The pressure to establish rules to regulate mobile phone use by teenagers is increasing. But who should regulate it? It begins to look at the authorities.

Parents are coming together to collectively agree on a legal ban preventing their children from having a mobile phone until the age of sixteen, and limiting their use in schools. Teachers also want regulation, fed up with the conflicts and dynamics that devices bring to schools. But they want the Administration to decide in a homogeneous way. Criteria for everyone equally and enough. The Department of Education does not want a ban, but that it be debated in each school, because that way parents and students will become more aware of it. Its intention is to give "guidelines".

In Italy there is also the same debate. For the time being, telephone operators will have to install a parental control system from November 21 that limits access to online casinos, pornography, violence and discrimination to phone users under the age of eighteen.

On Thursday, the School Council of Catalonia will transfer to Education the impressions of the debate that the Government commissioned on the screens and will collect the contributions of each territorial council. The final report will be delivered in December. Yesterday there was a debate at the Maresme-Vallès Oriental Council and, in general terms, it agreed with the pronouncement of the Barcelona council last week: regulation, yes; but for everyone the same. That it does not depend on the center, but that the Administration regulates it with common criteria, by age groups and educational stages. And they refer to the matter as a public health problem, in which the Department of Health is already intervening. Pediatricians will also look after digital health.

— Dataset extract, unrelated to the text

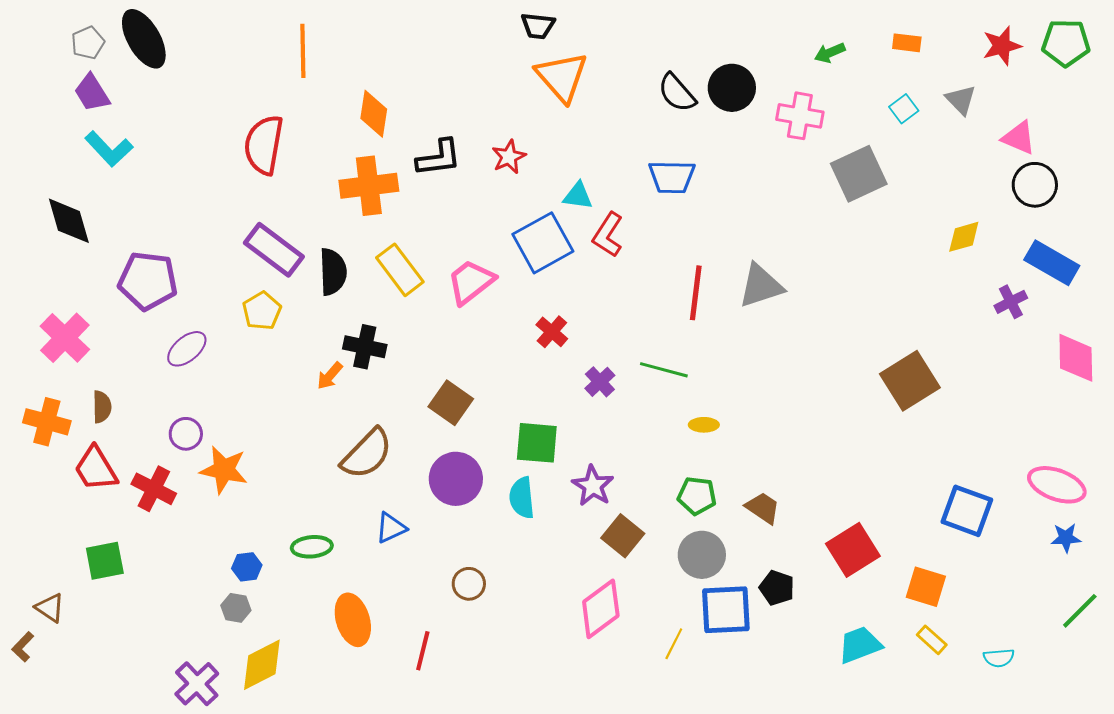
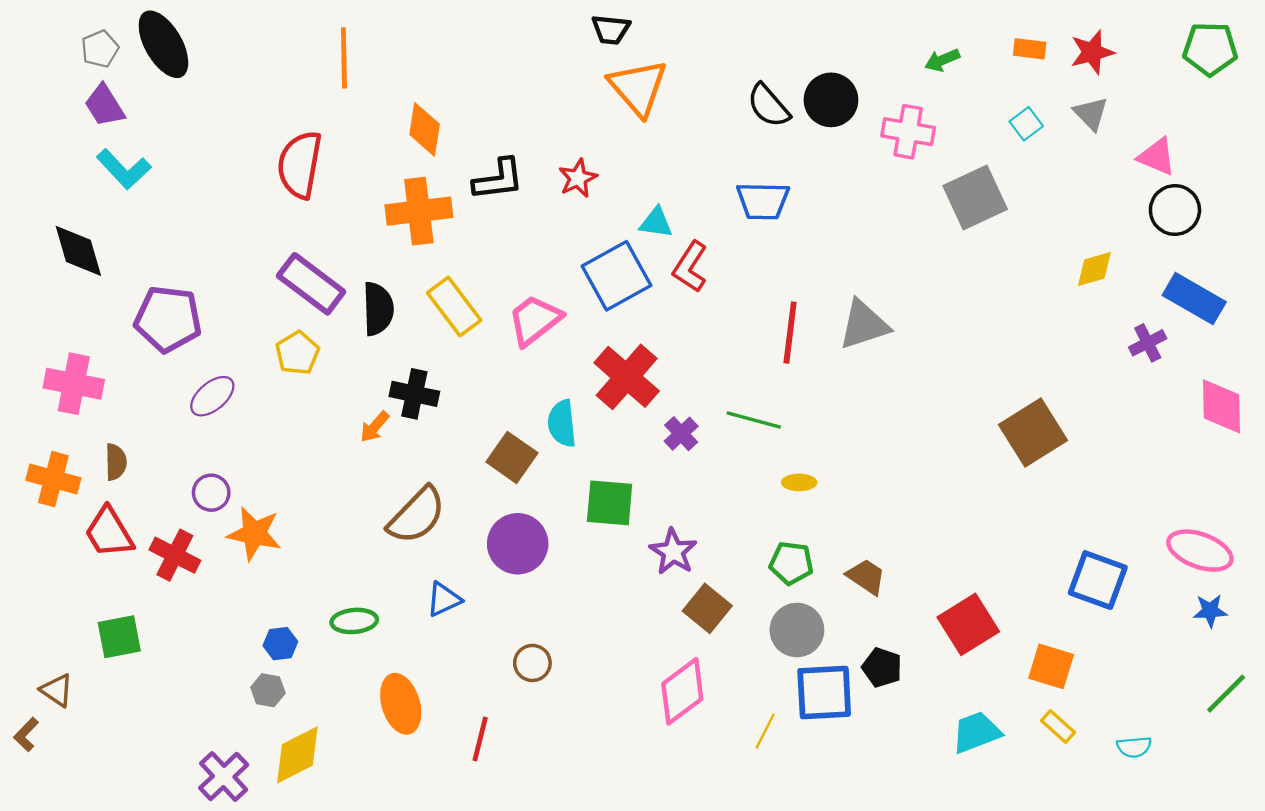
red star: (1002, 46) -> (1092, 52), moved
red cross: (552, 332) -> (627, 377), size x1.8
pink cross: (65, 338) -> (74, 384), turned -33
cyan semicircle: (522, 498) -> (562, 423), moved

The Department of Education plans to give an answer in January, after analyzing the final document from December. He will then order that all centers include the use of mobile phones in their operating rules. 53% already have it regulated.

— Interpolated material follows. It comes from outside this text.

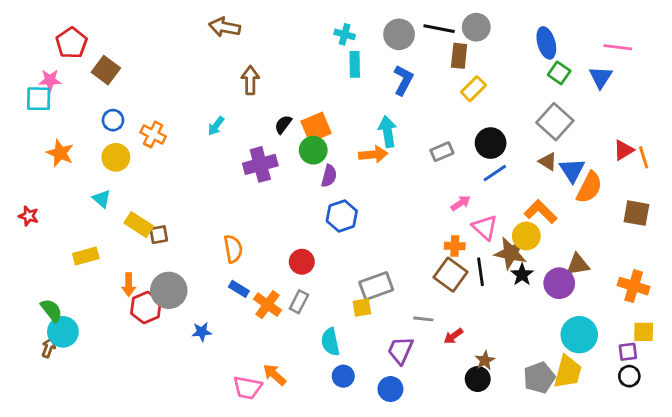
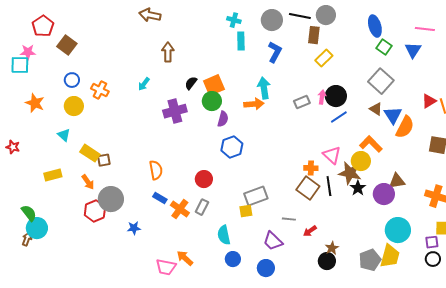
pink arrow: (461, 203) -> (322, 97), moved, turned -48
orange arrow: (129, 285) -> (88, 182), moved, turned -35
purple trapezoid: (400, 350) -> (273, 241), turned -70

The centers and parents ask that measures be taken urgently. "The mobile phone is a problem in the center due to the misuse of it", explains Jordi Canalda, director of the Sunsi Móra high school in Canet de Mar. They are recordings of students and teachers made inside the schools that are then uploaded to the networks, reach parents and generate conflicts, confiscations called into question, excessive use... "But it is also outside the school, which is used by almost all young people, except when they are in extracurricular activities", he adds.

For the Fapel family association, "educating with the first mobile phone, defining spaces, limits in time, in applications, is always more difficult than banning it altogether", points out Josep Manuel Prats. Social pressure is born from impotence. For this reason, he advocates returning the authority to the teacher ("if he confiscates it, don't go to protest") and recover that of the parents. "A student is at school only 960 hours out of the 8,760 he lives during a year".

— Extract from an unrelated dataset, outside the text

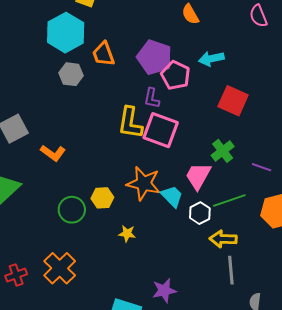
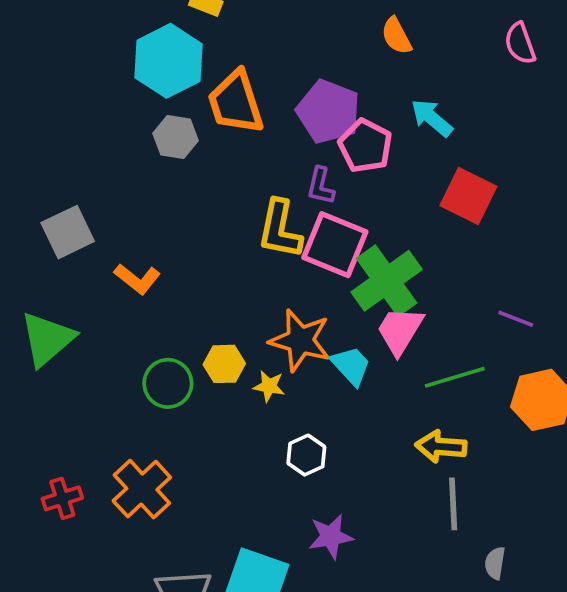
orange trapezoid: (103, 54) -> (236, 102), size x1.4
cyan arrow: (211, 59) -> (432, 118), turned 50
green cross: (223, 151) -> (387, 281), moved, size x1.6
white hexagon: (200, 213) -> (306, 455), moved
yellow star: (127, 234) -> (269, 386), moved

At the same time, the movement of anti-mobile parents is spreading like an oil slick. In parallel with the groups born as a result of the initiative of a group of families in Poblenou, a Change.org campaign has been launched that calls for a legal ban for children under the age of sixteen. In one week it has obtained 40,000 signatures, 30,000 on the last day.

The promoter is Natàlia Jiménez León, 47 years old. His eldest son is in the sixth grade in a class where there are already mobile phones. He believes that he is not mature enough to have it and fears that the insistence on getting it will turn into a conflict. "The social pressure is worrying, it seems that at the beginning of ESO you have to have a mobile phone", says Jiménez. With his campaign, which, at the moment, has no legal effect, he wants to invite reflection and achieve a "total ban".

Despite the fact that her motivation is personal, Jiménez also contributes her vision as a biology teacher of twelve to eighteen-year-old students. "Technology is affecting performance", he says, "there are students who find it more and more difficult to maintain their attention" which forces them to change the dynamic very often. And he relates it to the low reading compression.